▶ [Requirement]: All lines holding the word "Task" are to be copied from the records beneath.

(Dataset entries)
-.-.-
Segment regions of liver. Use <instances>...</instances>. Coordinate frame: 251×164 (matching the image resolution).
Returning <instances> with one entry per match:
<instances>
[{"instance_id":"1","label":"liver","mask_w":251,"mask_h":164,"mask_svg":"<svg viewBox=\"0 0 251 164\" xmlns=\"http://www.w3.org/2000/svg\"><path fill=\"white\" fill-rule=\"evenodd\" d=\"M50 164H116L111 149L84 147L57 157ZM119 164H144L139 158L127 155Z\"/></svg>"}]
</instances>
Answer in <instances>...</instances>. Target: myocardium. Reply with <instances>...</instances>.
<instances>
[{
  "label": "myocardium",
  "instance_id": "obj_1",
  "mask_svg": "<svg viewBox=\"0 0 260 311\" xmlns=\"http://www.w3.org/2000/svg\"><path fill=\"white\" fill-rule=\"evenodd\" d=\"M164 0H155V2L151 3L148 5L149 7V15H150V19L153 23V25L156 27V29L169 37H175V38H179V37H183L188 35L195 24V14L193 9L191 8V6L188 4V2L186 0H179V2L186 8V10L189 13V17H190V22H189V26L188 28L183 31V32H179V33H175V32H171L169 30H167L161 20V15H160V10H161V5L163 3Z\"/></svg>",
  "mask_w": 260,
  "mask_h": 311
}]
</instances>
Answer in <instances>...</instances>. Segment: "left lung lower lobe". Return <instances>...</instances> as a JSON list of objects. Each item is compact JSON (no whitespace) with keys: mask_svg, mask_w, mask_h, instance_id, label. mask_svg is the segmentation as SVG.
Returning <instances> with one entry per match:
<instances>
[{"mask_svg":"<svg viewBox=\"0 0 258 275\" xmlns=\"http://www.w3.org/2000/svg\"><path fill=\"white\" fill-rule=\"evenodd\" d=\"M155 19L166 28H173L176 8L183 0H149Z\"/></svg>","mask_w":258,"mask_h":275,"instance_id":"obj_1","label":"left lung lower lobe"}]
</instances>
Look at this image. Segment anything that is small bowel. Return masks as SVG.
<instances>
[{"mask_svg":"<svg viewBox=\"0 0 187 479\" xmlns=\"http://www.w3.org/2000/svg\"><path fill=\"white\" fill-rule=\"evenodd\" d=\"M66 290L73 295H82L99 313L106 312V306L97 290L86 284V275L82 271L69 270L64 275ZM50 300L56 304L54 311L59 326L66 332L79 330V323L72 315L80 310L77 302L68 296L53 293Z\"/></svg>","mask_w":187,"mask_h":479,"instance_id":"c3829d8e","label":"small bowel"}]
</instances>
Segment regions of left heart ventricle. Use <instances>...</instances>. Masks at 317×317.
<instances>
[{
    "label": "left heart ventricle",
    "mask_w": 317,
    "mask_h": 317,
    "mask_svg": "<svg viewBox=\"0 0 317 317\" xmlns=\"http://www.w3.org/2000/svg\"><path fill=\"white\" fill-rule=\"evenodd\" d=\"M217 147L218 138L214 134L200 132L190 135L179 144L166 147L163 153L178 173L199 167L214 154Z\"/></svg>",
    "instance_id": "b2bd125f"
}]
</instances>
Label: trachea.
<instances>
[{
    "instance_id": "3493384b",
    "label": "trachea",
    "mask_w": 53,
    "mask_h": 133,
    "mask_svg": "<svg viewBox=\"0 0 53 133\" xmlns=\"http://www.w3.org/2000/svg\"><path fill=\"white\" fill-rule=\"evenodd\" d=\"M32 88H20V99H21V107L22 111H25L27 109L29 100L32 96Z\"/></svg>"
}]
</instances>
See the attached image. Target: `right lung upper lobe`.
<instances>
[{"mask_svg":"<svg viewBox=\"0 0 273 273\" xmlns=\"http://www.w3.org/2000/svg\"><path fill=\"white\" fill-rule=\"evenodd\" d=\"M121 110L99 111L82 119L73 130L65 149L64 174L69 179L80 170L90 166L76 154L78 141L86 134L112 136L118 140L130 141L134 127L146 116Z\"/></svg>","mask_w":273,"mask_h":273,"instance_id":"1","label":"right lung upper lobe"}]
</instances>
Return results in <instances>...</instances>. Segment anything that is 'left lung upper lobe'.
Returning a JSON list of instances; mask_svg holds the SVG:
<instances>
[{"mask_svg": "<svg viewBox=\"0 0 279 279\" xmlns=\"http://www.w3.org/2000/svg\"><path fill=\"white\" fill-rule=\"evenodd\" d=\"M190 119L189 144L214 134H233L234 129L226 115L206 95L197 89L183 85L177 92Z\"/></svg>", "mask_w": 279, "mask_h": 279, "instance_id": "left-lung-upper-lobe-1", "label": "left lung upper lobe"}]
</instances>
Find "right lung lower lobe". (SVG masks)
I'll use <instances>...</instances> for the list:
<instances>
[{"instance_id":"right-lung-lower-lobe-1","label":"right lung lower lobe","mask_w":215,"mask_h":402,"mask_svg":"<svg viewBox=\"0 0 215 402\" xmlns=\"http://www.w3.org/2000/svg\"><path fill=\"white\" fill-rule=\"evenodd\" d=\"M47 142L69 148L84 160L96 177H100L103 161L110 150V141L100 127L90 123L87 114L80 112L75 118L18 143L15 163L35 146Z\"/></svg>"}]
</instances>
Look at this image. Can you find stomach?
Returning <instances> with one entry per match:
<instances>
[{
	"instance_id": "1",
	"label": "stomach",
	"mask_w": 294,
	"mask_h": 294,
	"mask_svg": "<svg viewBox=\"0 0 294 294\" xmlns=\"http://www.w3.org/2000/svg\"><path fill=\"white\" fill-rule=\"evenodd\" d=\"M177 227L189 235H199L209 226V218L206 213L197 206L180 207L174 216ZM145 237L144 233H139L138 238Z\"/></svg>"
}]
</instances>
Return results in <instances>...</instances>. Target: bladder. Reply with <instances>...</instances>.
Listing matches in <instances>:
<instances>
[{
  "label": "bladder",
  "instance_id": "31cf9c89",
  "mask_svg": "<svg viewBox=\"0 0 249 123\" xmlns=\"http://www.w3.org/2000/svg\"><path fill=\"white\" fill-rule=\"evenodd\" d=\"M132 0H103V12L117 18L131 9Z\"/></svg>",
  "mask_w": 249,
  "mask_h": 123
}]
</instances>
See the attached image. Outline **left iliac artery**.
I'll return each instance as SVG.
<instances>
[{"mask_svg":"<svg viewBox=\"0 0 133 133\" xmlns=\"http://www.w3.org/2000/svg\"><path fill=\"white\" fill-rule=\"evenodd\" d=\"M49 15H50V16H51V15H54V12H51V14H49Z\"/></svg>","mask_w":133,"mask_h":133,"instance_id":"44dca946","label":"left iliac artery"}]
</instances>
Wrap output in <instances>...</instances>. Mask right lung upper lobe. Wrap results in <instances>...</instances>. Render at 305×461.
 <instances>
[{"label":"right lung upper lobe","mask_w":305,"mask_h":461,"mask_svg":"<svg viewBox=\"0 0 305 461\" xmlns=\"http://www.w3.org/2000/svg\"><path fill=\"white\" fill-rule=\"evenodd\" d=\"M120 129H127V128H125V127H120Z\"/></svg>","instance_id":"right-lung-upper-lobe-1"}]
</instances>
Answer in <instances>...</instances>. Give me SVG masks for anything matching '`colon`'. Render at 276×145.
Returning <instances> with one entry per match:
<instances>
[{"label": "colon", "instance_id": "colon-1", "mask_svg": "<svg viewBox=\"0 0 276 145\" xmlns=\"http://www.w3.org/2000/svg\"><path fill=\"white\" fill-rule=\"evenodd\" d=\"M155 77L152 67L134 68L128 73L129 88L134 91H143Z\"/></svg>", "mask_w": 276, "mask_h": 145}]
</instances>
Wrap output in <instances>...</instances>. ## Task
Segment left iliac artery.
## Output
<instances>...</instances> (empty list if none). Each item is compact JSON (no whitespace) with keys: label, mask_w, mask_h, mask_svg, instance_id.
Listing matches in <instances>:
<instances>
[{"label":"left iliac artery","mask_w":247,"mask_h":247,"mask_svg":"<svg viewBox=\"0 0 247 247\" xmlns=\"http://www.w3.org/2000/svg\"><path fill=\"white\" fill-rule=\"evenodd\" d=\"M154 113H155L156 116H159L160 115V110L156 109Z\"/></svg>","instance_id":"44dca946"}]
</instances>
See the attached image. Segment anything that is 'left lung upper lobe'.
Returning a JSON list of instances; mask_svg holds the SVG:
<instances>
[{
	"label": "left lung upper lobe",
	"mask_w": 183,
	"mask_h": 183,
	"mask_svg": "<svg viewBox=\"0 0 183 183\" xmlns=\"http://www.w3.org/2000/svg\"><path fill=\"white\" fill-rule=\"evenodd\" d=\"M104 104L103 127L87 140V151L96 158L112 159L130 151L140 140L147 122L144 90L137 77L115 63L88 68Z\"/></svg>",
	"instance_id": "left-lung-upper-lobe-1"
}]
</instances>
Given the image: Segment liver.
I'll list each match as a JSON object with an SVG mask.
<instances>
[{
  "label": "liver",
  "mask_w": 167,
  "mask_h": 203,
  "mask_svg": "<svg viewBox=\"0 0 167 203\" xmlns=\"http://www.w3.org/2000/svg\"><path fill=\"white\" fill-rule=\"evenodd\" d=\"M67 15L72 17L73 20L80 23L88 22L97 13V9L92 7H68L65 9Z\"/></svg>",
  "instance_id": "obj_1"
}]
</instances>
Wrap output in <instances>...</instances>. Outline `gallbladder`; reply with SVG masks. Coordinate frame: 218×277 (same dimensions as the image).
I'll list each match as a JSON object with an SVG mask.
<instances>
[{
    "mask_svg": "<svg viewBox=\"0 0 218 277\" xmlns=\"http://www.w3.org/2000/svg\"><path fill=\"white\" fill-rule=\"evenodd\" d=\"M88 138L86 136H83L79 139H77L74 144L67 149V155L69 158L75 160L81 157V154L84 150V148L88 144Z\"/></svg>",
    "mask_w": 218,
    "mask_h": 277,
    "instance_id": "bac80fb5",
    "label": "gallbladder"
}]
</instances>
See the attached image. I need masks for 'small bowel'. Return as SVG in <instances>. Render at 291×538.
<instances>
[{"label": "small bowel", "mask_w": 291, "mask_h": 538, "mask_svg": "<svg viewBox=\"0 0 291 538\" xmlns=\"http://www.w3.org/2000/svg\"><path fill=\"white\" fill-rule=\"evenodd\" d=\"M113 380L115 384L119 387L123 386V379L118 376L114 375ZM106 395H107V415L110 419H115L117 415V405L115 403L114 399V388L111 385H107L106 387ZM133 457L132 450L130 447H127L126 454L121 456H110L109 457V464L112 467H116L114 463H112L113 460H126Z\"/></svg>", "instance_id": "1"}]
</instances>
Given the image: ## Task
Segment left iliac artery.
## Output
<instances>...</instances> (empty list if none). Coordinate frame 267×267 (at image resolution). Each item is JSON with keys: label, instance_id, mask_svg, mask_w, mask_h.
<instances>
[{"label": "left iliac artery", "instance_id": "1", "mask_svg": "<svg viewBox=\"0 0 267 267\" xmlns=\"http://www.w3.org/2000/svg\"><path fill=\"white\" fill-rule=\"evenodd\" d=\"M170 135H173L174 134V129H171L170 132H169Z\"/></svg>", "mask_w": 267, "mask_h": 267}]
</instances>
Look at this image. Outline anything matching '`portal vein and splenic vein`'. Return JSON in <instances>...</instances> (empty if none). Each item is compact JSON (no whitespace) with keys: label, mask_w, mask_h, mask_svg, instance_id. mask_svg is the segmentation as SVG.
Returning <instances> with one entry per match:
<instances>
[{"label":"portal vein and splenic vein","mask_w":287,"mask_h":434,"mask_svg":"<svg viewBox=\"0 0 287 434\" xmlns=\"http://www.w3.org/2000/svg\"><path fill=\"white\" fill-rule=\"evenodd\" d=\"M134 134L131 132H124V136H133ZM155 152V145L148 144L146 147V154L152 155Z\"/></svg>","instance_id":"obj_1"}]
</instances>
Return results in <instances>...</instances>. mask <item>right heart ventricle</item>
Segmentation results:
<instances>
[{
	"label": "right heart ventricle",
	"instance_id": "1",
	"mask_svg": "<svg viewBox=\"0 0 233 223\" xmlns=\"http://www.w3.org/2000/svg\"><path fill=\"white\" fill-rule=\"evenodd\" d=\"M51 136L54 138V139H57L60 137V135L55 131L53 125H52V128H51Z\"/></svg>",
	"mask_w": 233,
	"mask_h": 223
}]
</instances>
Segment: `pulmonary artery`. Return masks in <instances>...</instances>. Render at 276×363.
-.-.-
▶ [Response area]:
Wrap output in <instances>...</instances>. ## Task
Given the image: ## Task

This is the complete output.